Thursday, February 01, 2007

Pet peeve

Sister's school was cancelled this morning, which I found out at 6:10 am with a call from an automated phone operator. This particularly sucked because Sister is currently in Florida with my mother, living it up in Disneyworld, and I really didn't need to know this time.

We have what is termed a "wintry mix" outside in NC today. It started off with pretty snow around 7:30 or so and turned into some kind of sleety rain mix within a couple of hours. It's not currently warm enough to stick to the roads so I made it out earlier to Whole Foods for some things I didn't really need and a latte which I kinda did need. What I really needed, of course, was to set foot out of the house with Bean. I didn't relish the idea of being stuck in here with her for the whole day one little bit.

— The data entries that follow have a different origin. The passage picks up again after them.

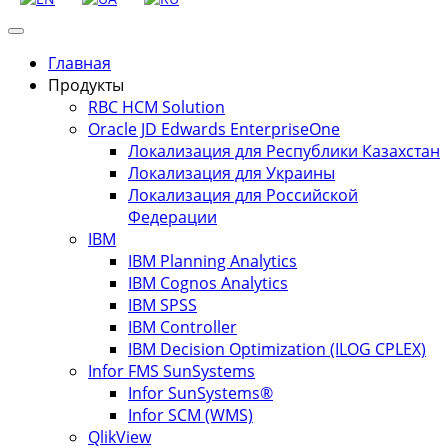
Главная
Продукты
RBC HCM Solution
Oracle JD Edwards EnterpriseOne
Локализация для Республики Казахстан
Локализация для Украины
Локализация для Российской
Федерации
IBM
IBM Planning Analytics
IBM Cognos Analytics
IBM SPSS
IBM Controller
IBM Decision Optimization (ILOG CPLEX)
Infor FMS SunSystems
Infor SunSystems®
Infor SCM (WMS)
QlikView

While shopping, I was once again subjected to the tired Yankee tirade against Southerners and snow, courtesy of the deli clerk who sliced my ham. Fer chrissakes, I've heard this rant a hundred times if I've heard it once. It goes like this: "You guys call THIS snow?! Back in Chicago/New York/Philadelphia, where I'm from, this would be nothing. They'd have the school buses running without even thinking twice! What is your problem down here anyway?"

Please, Yankees, just shut the hell up about this, will ya? We just don't get much snow here and therefore no one wants to waste their money on snow tires or chains or even a fleet of snowplows and tons of salt for the roads. I mean, why bother? It does something frozen here maybe once or twice a year if we're lucky, and it's usually ice, not snow, which nobody should be driving around in anyway, 4-wheel drive, snow tires, Yankee heritage or not.

So what if we cancel school when you would be bravely forging ahead in your school buses. Take a break, drink some hot chocolate with your out-of-school kids and find a new way to disparage the South, o.k.? God knows there's plenty of fodder if you want to rant.